Chromatic number of ordered graphs with forbidden ordered subgraphs

TL;DR

This paper investigates the chromatic number bounds of ordered graphs avoiding certain subgraphs, revealing new infinite families and conditions for finiteness based on the structure and crossing properties of the forbidden subgraphs.

Contribution

It characterizes when the chromatic number is bounded for ordered graphs avoiding specific subgraphs, introducing new families and conditions distinct from unordered graph cases.

Findings

Infinite family of ordered forests with infinite chromatic bounds

Finite bounds for non-crossing forests avoiding 'bonnets'

Bounds of 2^|V(H)| and 2|V(H)|-3 for certain forests

Abstract

It is well-known that the graphs not containing a given graph H as a subgraph have bounded chromatic number if and only if H is acyclic. Here we consider ordered graphs, i.e., graphs with a linear ordering on their vertex set, and the function f(H) = sup{chi(G) | G in Forb(H)} where Forb(H) denotes the set of all ordered graphs that do not contain a copy of H. If H contains a cycle, then as in the case of unordered graphs, f(H) is infinity.
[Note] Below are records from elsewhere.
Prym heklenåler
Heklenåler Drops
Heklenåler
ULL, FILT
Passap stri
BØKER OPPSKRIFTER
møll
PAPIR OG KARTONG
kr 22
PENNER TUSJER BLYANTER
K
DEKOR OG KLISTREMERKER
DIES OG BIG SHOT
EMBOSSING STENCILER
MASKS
However, in contrast to the unordered graphs, we describe an infinite family of ordered forests H with infinite f(H). An ordered graph is crossing if there are two edges uv and u'v' with u < u' < v < v'. For connected crossing ordered graphs H we reduce the problem of determining whether f(H) is finite to a family of so-called monotonically alternating trees. For non-crossing H we prove that f(H) is finite if and only if H is acyclic and does not contain a copy of any of the five special ordered forests on four or five vertices, which we call bonnets. For such forests H, we show that f(H) <= 2^|V(H)| and that f(H) <= 2|V(H)|-3 if H is connected.